The best songs tend to find a hypnotic groove and stick to it. “Lwonesome Tonight,” which pays tribute to Elvis (as well as an aside about peanut-butter-and-banana sandwiches) lopes along like early-Seventies Neil Young, with its fingerpicked guitar line and Harvey’s Young-like falsetto tones. “Seem an I” cops an off-kilter rock rhythm that recalls mid-era Harvey that accommodates words like “wordle” (which means “world”) and the sadness in her voice when she sings, “and nuts I could not reapy” (animal testicles her farm-girl character couldn’t geld). “I Inside the Old I Dying” continues her Neil Young harvest while hitting some of the same gothy tones of her To Bring You My Love album as she harmonizes with actor Colin Morgan singing about “the chalky (ghostly) children of evermore.” The album’s final song, “A Noiseless Noise” pays tribute poetically to John Keats and musically to the Beatles’ “Tomorrow Never Knows” with its avant-garde digressions and sound effects, though it also contains one of the album’s strongest vocal melodies.

Some of the songs are harder to digest easily, which is likely Harvey’s point on the album — to make people listen closer. The vocals on “Autumn Term,” harmonies sung in a sickening falsetto, sound gross on purpose. And the title track, which is one of the album’s most traditionally “rock” songs and runs only two minutes, feels like a sound collage of pretty and grotesque sounds with a keyboard or guitar sputtering out at the end. The textures in “August” never fully come into focus — actor Ben Whishaw whispers a round of “Love Me Tender” in the background — and the whole effect is like a palimpsest of ghostlike communications.

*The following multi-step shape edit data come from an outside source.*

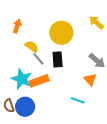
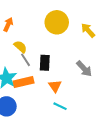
yellow circle: (61, 33) -> (57, 22), moved
orange triangle: (90, 80) -> (55, 86), moved

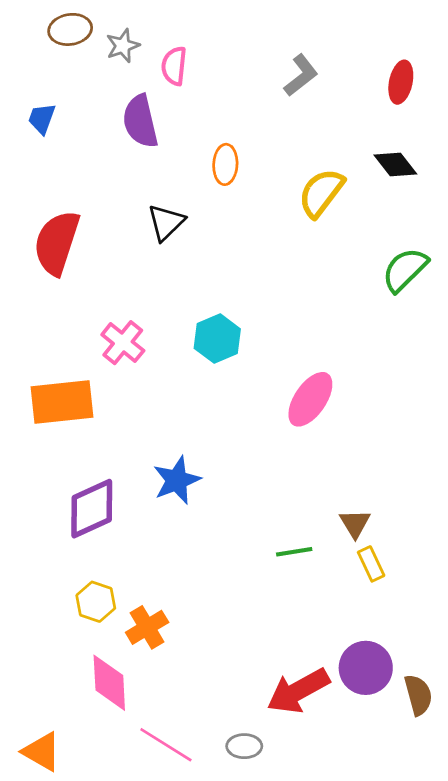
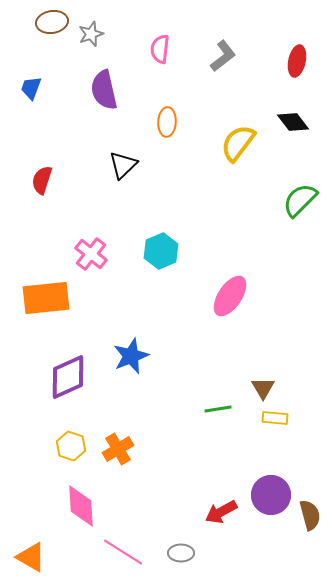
pink semicircle: (174, 66) -> (160, 49), moved
red semicircle: (57, 243) -> (42, 180), size x0.6
yellow rectangle: (371, 564) -> (275, 418), turned -60
orange cross: (147, 627) -> (118, 449), moved
red arrow: (298, 691) -> (221, 512), size x0.7

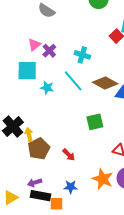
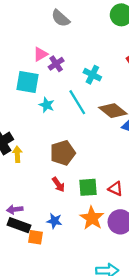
green square: (95, 122) -> (88, 187), moved
brown pentagon: (39, 149) -> (63, 153), moved

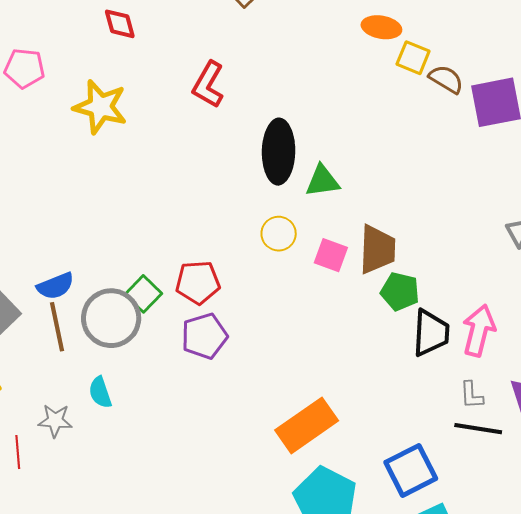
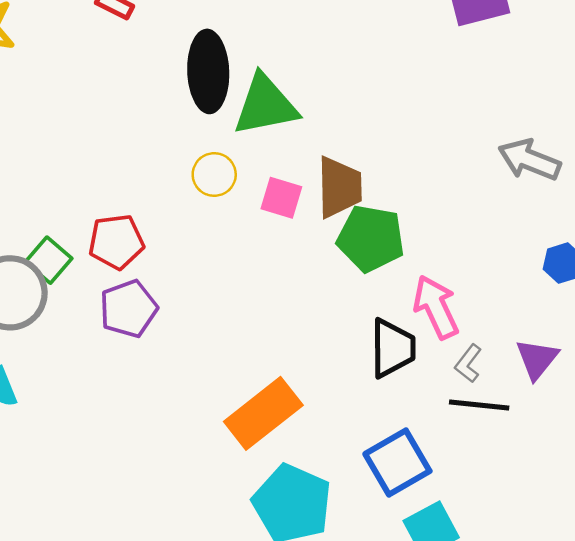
green triangle: (322, 181) -> (266, 105), size x1.5
green pentagon: (400, 292) -> (371, 238), size x1.4
pink arrow: (479, 330) -> (436, 307), moved, turned -36
black trapezoid: (431, 333) -> (393, 348), moved
gray L-shape: (471, 395) -> (468, 363), turned 44

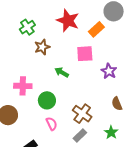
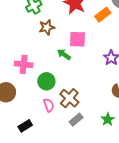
pink square: (85, 54) -> (77, 39), moved
brown cross: (82, 114) -> (69, 98), moved

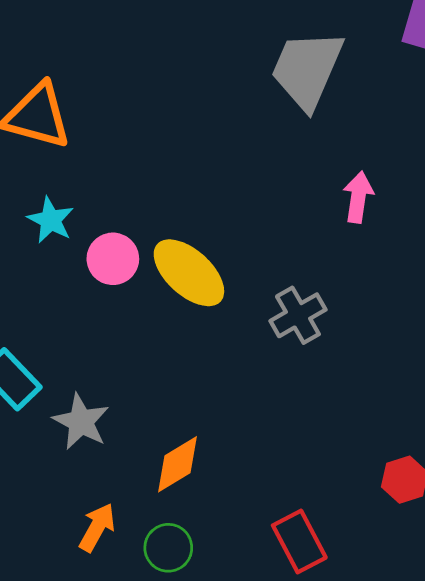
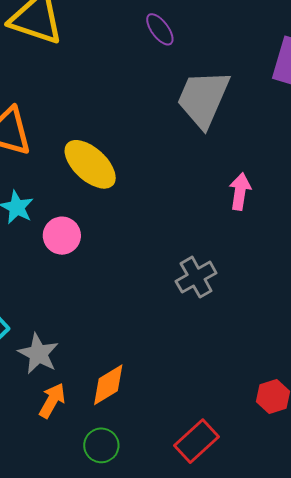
yellow ellipse: (189, 273) -> (90, 164), moved
orange arrow: (97, 527) -> (52, 401), moved
red rectangle: (299, 541) -> (196, 441), turned 75

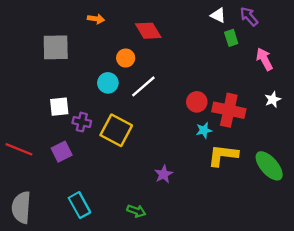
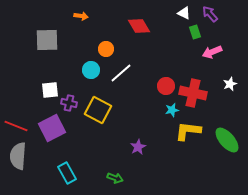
red diamond: (148, 31) -> (139, 26), moved
pink arrow: (264, 59) -> (212, 52), moved, turned -84
purple square: (62, 152) -> (52, 128), size x1.5
gray semicircle: (21, 207) -> (18, 156), moved

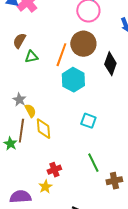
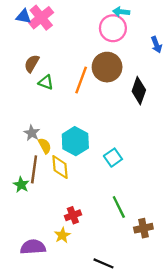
green triangle: (31, 57) -> (46, 82), turned 32
cyan hexagon: (73, 80) -> (75, 141), moved
cyan square: (88, 121) -> (113, 158), turned 35

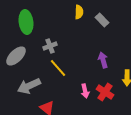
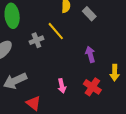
yellow line: (58, 68) -> (56, 31), moved
pink arrow: (85, 91) -> (62, 86), moved

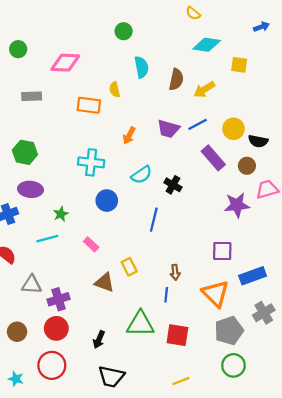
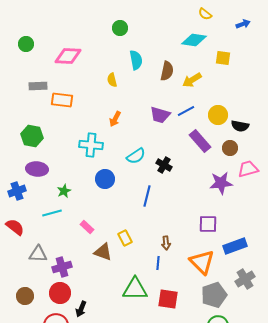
yellow semicircle: (193, 13) -> (205, 14), moved
orange rectangle: (89, 105) -> (62, 100), moved
orange arrow: (129, 136) -> (115, 119), moved
pink rectangle: (91, 244) -> (87, 227), moved
black arrow: (99, 340) -> (81, 309), moved

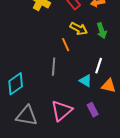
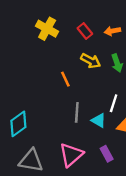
orange line: (66, 45) -> (65, 79), moved
gray line: (54, 67) -> (77, 112), moved

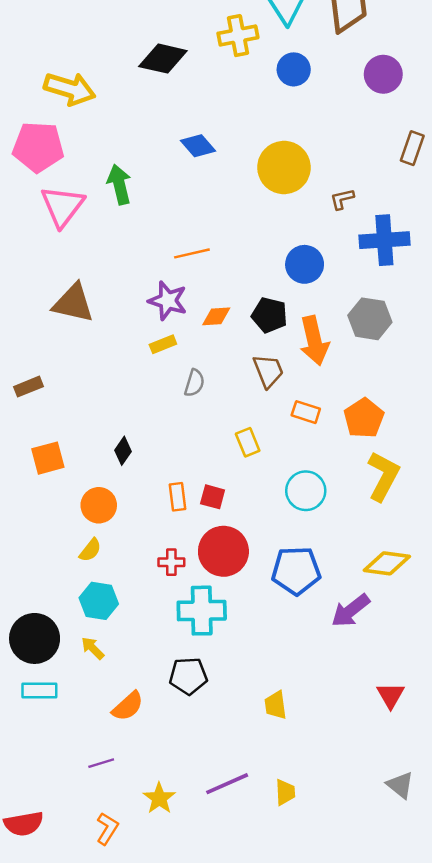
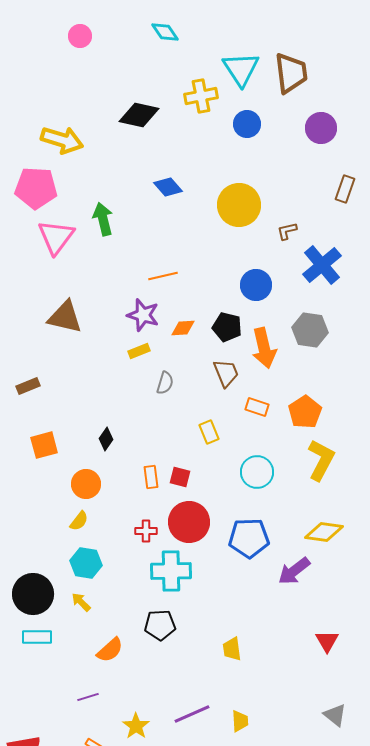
blue cross: (384, 240) -> (322, 265), turned -36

I Inside the Old Year Dying often feels like a closet drama, set in enchanted woods, with music drifting between the trees and whispers echoing in the distance. Since the story takes more of a back seat here than it does in Orlam, you sometimes have to trust in the magic of the sounds. Harvey, here, is striking on something different, something outside of traditional music, so that trust is important. The record ends with Harvey singing “Go home now, love, leave your wandering …” to her Ira-Abel character, but listening to the journey that led to that point sounds like Harvey will always have more fun wandering — even if she’s doing so at a desk at home.